The Manhasset Board of Education has voted to place a transportation referendum before the voters on Tuesday, Jan. 20, 1998. The proposed referendum asks for public approval to provide transportation to all elementary children in grades 1-6 with no mileage limits. All kindergartners are presently bused regardless of distance of their homes to the school. The vote on the referendum was four-to-one, with Board President Vincent Calluzzo and board mMembers Barbara Donno, Thomas Killeen and Elizabeth Masone voting in favor of the referendum and William D'Antonio voting against it. Mr. Calluzzo said that "after 30 years of a practice it would be arrogant for a board of education to change it on its own." Mr. D'Antonio believes that the board has not given sufficient attention to other possibilities, such as possibly reducing the distance for transporting children so that the Shelter Rock children could legally continue to be bused or appealing to the State for a review of this situation. He also thinks the baord should have requested "feedback from the community" before scheduling a referendum.
The referendum will reverse a policy that has been in effect since Shelter Rock School was built in 1970. At that time the board of education decided to transport bus transportation to all children because of the location of the school on Shelter Rock Road, a busy and dangerous thoroughfare.
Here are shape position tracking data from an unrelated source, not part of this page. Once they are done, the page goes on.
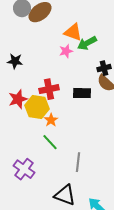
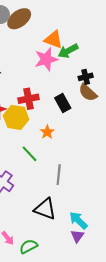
pink star: (66, 51) -> (46, 59), size x1.6
black rectangle: (82, 93) -> (63, 103), turned 60
orange star: (51, 120) -> (47, 132), moved

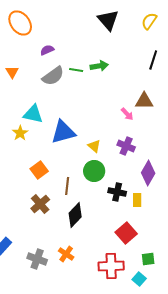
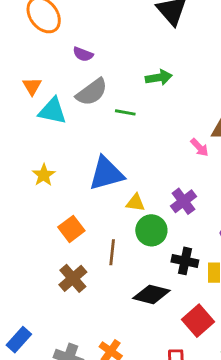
purple semicircle: (47, 50) -> (83, 54), turned -136
green line: (76, 70) -> (125, 112), moved
cyan triangle: (33, 114) -> (52, 111), moved
yellow triangle: (94, 146) -> (135, 203), moved, turned -32
purple cross: (126, 146) -> (183, 201), moved, turned 30
black diamond: (75, 215) -> (151, 294), moved, turned 60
When Shelter Rock School was built, The Hamlet and Gracewood had not yet been built, nor had The Greens and The Estates on the west side of the road. Guidelines generally provide for transportation for all children in kindergarten; transportation for children in grades from one to three who live 1/2 mile away from the school; for children in grades four to six who live 3/4 mile away from the school and for students in grades seven through 12 who live a mile away from school.
Munsey Park students have been transported according to those guidelines. What has recently come to light is a state regulation that requires all schools with the same student bodies (e.g., K-6) to be treated in the same manner. In other words, if all students are given transportation to Shelter Rock, all students must be offered transportation to Munsey Park, whether they need it or not. If the voters turn down the proposal in the referendum, those students at Shelter Rock who are presently being given transportation to the school will lose it. This includes students on Pond Hill Road, Allen Drive and Udall Drive on the west side of Shelter Rock Road.
According to Ira Chudd, Manhasset Schools' director of transportation, transporting all Munsey Park students would require three additional buses and drivers at a cost of $126,000 a year. Mr. Chudd says that there would be a certain amount of flexibility in the use of the buses. For example, they could be used to drive athletes to and from after-school games. Asked whether the New York State Department of Education would not be responsive to an appeal of the guidelines in a situation such as Manhasset faces, Mr. Chudd said that the only exception is if a school is in what the DOE calls a "child safety zone." Although it is apparent that drivers on Shelter Rock Road exceed the posted speed limit, the DOE only takes into account the posted speed limit and the fact that there is a traffic light on Shelter Rock Road at the school and does not designate it a "child safety zone." M. Shane Higuera, Manhasset's assistant superintendent for business, says that if the proposal to bus all elementary students is defeated, the district will probably ask Nassau County to supply a crossing guard for Shelter Rock.
Mr. Chudd says that if the referendum is defeated, there will be no saving to the district over and above the additional $126,000 which will be spent because there are children who attend Shelter Rock School who are entitled to bus transportation on buses that also pick up children not entitled to it. For example, children who live in the farther reaches of The Hamlet are more than a 1/2 mile away from the school. As one mother stated, "The buses will pick up those children and have to pass by children on their way to the school."
Whatever the voters decide on Jan. 20, it will go into effect immediately, The cost of providing transportation for the remainder of the fiscal school year will not exceed $63,000. Mr. Higuera says that while the referendum reads that "such funds shall be raised by a levy of a tax upon the taxable property of the district," the district's fund balance will cover costs for the remainder of the 1997-1998 school year.
The board also voted 5-0 to reject a proposal to bus students to the middle school and high school. This had been requested by one parent whose family lives in Terrace Manor.
The referendum will be voted on Tuesday, Jan. 20, 1998 from 6:30 a.m. to 10 p.m. in the Manhasset High School gymnasium. Voters must be registered to vote.